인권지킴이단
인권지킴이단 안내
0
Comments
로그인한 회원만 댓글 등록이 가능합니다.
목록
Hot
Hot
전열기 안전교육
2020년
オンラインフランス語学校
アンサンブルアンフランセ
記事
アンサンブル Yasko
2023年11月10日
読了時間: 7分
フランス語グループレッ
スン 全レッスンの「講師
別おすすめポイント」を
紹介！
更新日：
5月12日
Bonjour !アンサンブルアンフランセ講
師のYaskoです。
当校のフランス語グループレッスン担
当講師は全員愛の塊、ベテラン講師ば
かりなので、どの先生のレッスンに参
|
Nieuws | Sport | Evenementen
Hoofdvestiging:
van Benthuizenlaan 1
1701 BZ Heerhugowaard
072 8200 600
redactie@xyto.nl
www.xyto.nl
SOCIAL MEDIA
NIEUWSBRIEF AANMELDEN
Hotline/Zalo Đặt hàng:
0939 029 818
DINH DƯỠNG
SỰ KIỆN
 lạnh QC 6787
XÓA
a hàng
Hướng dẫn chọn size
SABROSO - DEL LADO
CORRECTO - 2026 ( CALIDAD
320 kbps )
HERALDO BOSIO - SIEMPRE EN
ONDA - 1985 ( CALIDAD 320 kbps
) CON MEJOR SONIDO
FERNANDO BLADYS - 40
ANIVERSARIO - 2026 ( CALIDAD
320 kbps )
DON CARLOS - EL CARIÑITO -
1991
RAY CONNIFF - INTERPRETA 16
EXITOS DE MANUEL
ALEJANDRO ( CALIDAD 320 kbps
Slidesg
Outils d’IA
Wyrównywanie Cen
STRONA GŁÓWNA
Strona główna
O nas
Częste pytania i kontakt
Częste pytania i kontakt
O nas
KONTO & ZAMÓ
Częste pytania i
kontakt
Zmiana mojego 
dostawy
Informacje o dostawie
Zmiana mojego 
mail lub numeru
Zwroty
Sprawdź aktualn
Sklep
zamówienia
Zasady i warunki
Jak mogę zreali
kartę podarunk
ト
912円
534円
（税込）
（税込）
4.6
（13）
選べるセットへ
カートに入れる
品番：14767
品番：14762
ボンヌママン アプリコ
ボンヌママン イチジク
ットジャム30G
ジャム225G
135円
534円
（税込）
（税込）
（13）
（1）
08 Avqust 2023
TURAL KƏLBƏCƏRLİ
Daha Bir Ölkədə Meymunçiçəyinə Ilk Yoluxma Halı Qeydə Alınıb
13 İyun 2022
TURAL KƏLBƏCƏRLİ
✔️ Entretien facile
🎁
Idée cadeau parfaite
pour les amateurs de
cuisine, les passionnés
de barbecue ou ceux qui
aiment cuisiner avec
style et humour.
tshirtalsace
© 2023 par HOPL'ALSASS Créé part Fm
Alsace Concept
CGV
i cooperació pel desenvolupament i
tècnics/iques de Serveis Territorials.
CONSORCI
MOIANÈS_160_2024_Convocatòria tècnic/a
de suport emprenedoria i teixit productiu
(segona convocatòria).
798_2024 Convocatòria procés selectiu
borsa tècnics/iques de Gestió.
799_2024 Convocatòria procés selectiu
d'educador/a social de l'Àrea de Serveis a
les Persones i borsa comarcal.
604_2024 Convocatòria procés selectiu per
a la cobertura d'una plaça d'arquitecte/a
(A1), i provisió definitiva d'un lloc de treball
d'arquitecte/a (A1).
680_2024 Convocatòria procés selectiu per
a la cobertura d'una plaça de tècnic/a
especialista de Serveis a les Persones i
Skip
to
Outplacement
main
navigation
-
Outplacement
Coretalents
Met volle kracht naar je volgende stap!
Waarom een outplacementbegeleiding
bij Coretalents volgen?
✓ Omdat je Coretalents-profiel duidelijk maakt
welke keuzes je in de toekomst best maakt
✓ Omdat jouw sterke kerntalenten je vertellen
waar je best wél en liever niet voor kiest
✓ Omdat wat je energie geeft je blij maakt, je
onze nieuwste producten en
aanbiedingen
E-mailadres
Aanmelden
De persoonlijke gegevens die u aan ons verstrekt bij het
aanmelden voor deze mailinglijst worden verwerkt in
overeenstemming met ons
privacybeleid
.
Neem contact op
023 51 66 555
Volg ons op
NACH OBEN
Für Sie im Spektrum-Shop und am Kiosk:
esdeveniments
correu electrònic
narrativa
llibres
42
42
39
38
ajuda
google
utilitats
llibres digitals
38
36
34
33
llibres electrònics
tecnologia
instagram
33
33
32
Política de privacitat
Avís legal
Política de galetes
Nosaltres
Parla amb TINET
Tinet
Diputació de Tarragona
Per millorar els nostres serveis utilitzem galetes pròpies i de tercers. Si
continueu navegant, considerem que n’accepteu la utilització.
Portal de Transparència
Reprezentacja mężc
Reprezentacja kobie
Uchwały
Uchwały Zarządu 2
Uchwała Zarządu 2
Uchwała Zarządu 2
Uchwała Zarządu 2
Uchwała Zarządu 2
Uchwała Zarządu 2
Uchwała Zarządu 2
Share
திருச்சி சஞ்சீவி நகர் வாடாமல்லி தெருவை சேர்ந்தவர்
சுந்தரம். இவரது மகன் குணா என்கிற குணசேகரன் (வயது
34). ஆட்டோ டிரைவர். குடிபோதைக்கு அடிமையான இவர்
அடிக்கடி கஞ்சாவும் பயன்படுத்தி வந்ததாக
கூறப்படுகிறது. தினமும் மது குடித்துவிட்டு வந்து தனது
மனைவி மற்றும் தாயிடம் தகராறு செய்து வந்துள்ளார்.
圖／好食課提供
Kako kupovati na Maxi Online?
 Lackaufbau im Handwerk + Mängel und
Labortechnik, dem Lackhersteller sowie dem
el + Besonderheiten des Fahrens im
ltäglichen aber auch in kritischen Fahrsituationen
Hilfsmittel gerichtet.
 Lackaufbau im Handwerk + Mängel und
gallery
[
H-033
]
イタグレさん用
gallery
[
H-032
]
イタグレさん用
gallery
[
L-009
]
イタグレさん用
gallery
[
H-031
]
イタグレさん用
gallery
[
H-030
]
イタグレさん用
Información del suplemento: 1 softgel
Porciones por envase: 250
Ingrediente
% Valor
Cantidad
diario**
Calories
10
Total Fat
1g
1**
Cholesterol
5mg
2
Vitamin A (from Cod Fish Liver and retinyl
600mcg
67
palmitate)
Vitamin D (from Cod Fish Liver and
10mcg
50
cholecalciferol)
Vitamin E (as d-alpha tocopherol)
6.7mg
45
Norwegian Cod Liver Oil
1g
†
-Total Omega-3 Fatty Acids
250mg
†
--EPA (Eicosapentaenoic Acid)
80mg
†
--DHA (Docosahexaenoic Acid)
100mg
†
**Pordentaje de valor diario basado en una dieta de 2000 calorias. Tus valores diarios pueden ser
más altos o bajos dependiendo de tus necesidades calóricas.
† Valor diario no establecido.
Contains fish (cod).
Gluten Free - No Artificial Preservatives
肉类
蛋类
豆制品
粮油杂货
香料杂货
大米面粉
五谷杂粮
::::::::
**Exercise objective:**
From the material above, copy each line that includes the word "galetes".

**Your response:**
Política de galetes
Per millorar els nostres serveis utilitzem galetes pròpies i de tercers. Si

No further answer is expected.